Now the third largest athletic footwear company in the world, Skechers was founded more than thirty years ago in Manhattan Beach, California. After being purchased by 3G Capital for $9 billion, now it’s poised for a radical transformation. This deal will take Skechers private, marking a new chapter for the company as it continues to navigate the competitive footwear market. Skechers’ acquisition agreement was preliminarily approved unanimously by Skechers’ board of directors. It’s scheduled to close in the third quarter of this year.
According to the terms of the deal, 3G Capital will acquire Skechers at a price of $63 per share. The 950p price also represents a 30% premium to the company’s 15-day volume-weighted average share price. This premium speaks to 3G Capital’s belief in Skechers’ brand power, growth trajectory and long-term market worth.
Robert Greenberg is the longtime Chairman and CEO of Skechers. Even after that deal is done, he’ll remain in place. He’s an optimistic guy once again running the company with his great management team right now. This level of stability at the executive level helps provide stakeholders with a sense of confidence. It provides a bridge to continuity as Skechers looks forward under private ownership.
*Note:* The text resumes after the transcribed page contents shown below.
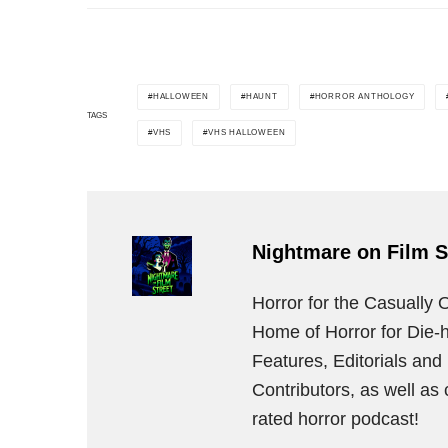
HALLOWEEN
HAUNT
HORROR ANTHOLOGY
TAGS
VHS
VHS HALLOWEEN
Nightmare on Film S
Horror for the Casually 
Home of Horror for Die-h
Features, Editorials an
Contributors, as well as
rated horror podcast!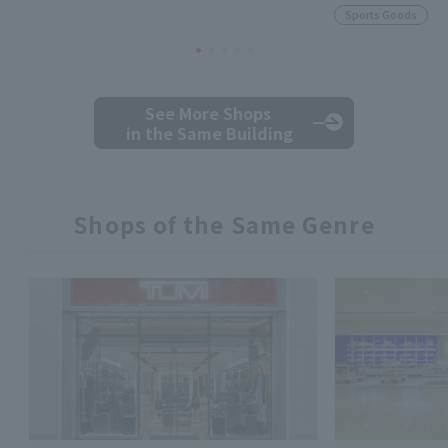
Sports Goods
See More Shops
in the Same Building
Shops of the Same Genre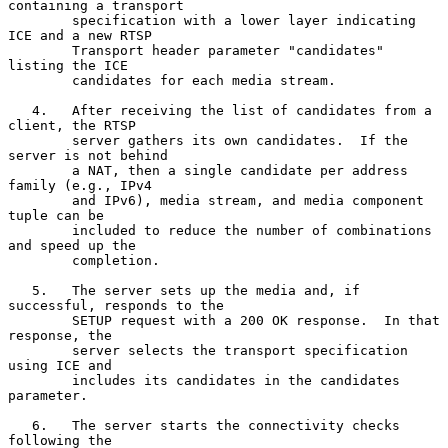
containing a transport

        specification with a lower layer indicating 
ICE and a new RTSP

        Transport header parameter "candidates" 
listing the ICE

        candidates for each media stream.

   4.   After receiving the list of candidates from a 
client, the RTSP

        server gathers its own candidates.  If the 
server is not behind

        a NAT, then a single candidate per address 
family (e.g., IPv4

        and IPv6), media stream, and media component 
tuple can be

        included to reduce the number of combinations 
and speed up the

        completion.

   5.   The server sets up the media and, if 
successful, responds to the

        SETUP request with a 200 OK response.  In that 
response, the

        server selects the transport specification 
using ICE and

        includes its candidates in the candidates 
parameter.

   6.   The server starts the connectivity checks 
following the
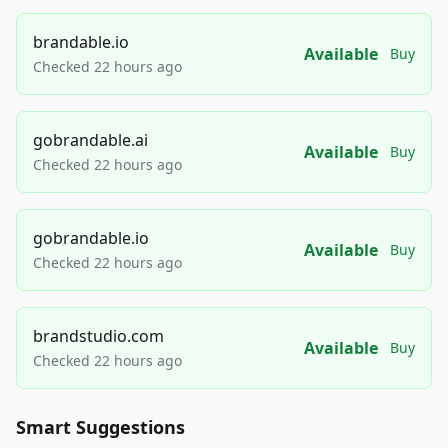
brandable.io
Available
Buy
Checked 22 hours ago
gobrandable.ai
Available
Buy
Checked 22 hours ago
gobrandable.io
Available
Buy
Checked 22 hours ago
brandstudio.com
Available
Buy
Checked 22 hours ago
Smart Suggestions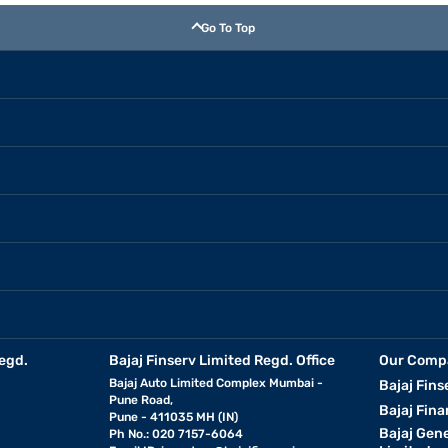
Go To Top
egd.
Bajaj Finserv Limited Regd. Office
Our Comp
Bajaj Auto Limited Complex Mumbai -
Bajaj Fins
Pune Road,
Bajaj Fina
Pune - 411035 MH (IN)
Bajaj Gen
Ph No.: 020 7157-6064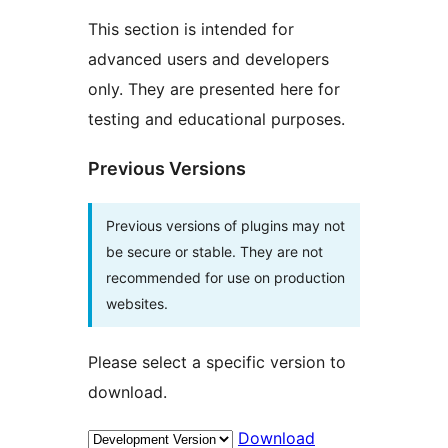
This section is intended for
advanced users and developers
only. They are presented here for
testing and educational purposes.
Previous Versions
Previous versions of plugins may not
be secure or stable. They are not
recommended for use on production
websites.
Please select a specific version to
download.
Download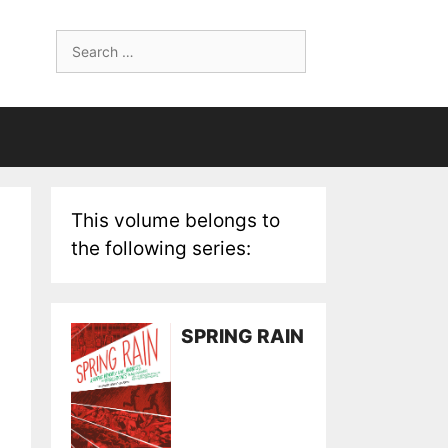
Search
for:
This volume belongs to
the following series:
SPRING RAIN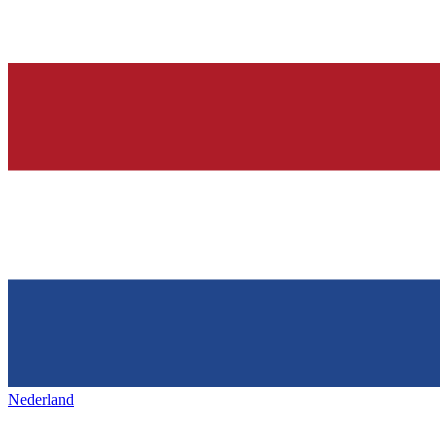
Nederland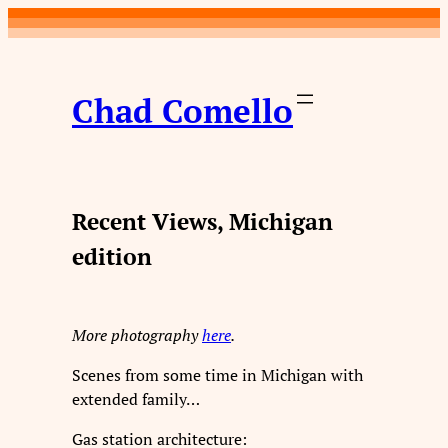
Skip
to
content
Chad Comello
Recent Views, Michigan
edition
More photography
here
.
Scenes from some time in Michigan with
extended family…
Gas station architecture: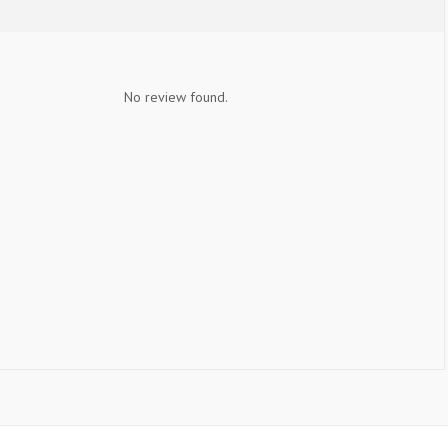
No review found.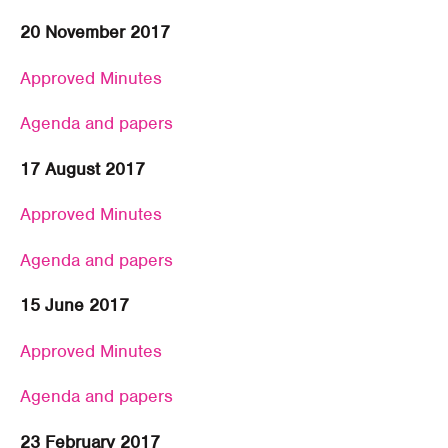
20 November 2017
Approved Minutes
Agenda and papers
17 August 2017
Approved Minutes
Agenda and papers
15 June 2017
Approved Minutes
Agenda and papers
23 February 2017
Skechers has always been proud to have its HQ in Manhattan Beach, California since its founding in 1992. The company’s future will remain deeply rooted there for decades to come. The footwear brand really stood out with their creative designs. Its unique product mix helps improve its competitive positioning, complementing its established market stronghold.
3G Capital, the smart-money investment firm known for some of the savviest retail acquisitions on record, is counting on Skechers’ successful brand presence. A central tenet of their strategy is improving operational efficiencies. The firm’s consumer-oriented business management experience resonates with Skechers’ leadership team and recent expansions as outlined by Skechers’ long-term plans.